Top of RECORDS PROVIDED

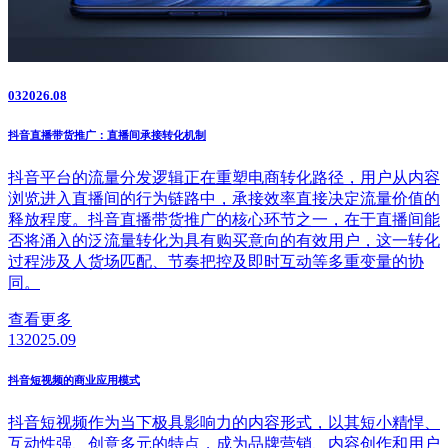
03
2026.08
抖音直播带货推广：直播间承接转化机制
抖音平台的流量分发逻辑正在重塑电商转化路径，用户从内容
浏览进入直播间的行为链路中，承接效率直接决定流量价值的
释放程度。抖音直播带货推广的核心环节之一，在于直播间能
否将涌入的泛流量转化为具有购买意向的有效用户，这一转化
过程涉及人货场匹配、节奏把控及即时互动等多重变量的协
同。
查看更多
13
2025.09
抖音短视频的商业应用模式
抖音短视频作为当下极具影响力的内容形式，以其短小精悍、
互动性强、创意多元的特点，成为品牌营销、内容创作和用户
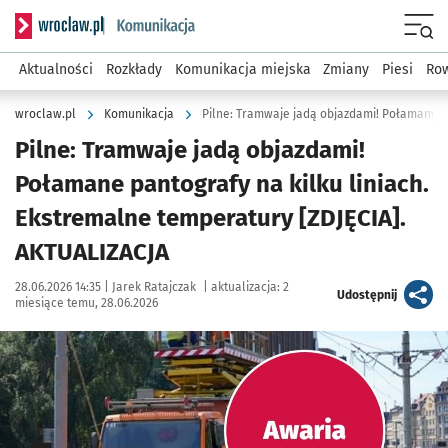
Serwis informacyjny wroclaw.pl podserwis: Komunikacja
Menu
Aktualności
Rozkłady
Komunikacja miejska
Zmiany
Piesi
Row
wroclaw.pl
Komunikacja
Pilne: Tramwaje jadą objazdami! Połamany pa
Pilne: Tramwaje jadą objazdami!
Połamane pantografy na kilku liniach.
Ekstremalne temperatury [ZDJĘCIA].
AKTUALIZACJA
Data publikacji:
Autor:
28.06.2026 14:35 |
Jarek Ratajczak
|
aktualizacja:
2
artykuł
Udostępnij
miesiące temu, 28.06.2026
Kliknij, aby zobaczyć galerię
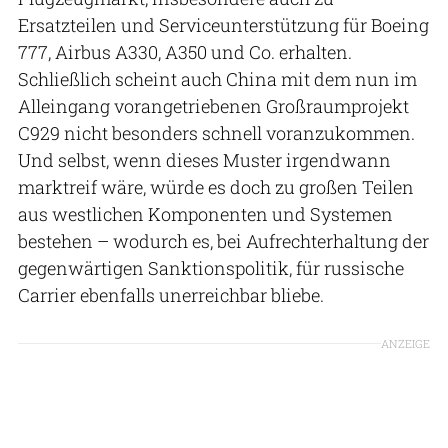
Ersatzteilen und Serviceunterstützung für Boeing
777, Airbus A330, A350 und Co. erhalten.
Schließlich scheint auch China mit dem nun im
Alleingang vorangetriebenen Großraumprojekt
C929 nicht besonders schnell voranzukommen.
Und selbst, wenn dieses Muster irgendwann
marktreif wäre, würde es doch zu großen Teilen
aus westlichen Komponenten und Systemen
bestehen – wodurch es, bei Aufrechterhaltung der
gegenwärtigen Sanktionspolitik, für russische
Carrier ebenfalls unerreichbar bliebe.
ANZEIGE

Bottom of RECORDS PROVIDED

**ACTIVITY**
Look over the records above, and wherever a line contains the string "Tramwaje", copy that line.

**RESPONSE TO THE TASK**
Pilne: Tramwaje jadą objazdami! Połamany pa
Pilne: Tramwaje jadą objazdami!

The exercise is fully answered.